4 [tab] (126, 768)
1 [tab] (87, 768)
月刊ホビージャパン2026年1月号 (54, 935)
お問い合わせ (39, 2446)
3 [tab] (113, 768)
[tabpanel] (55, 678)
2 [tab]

^^^^

* _WORK TO BE COMPLETED_
Repeat exactly the lines from the one containing "1 [tab] (87, 768)" through the last line of the records above, both included, and nothing else.

* _TASK RESULT_
1 [tab] (87, 768)
月刊ホビージャパン2026年1月号 (54, 935)
お問い合わせ (39, 2446)
3 [tab] (113, 768)
[tabpanel] (55, 678)
2 [tab]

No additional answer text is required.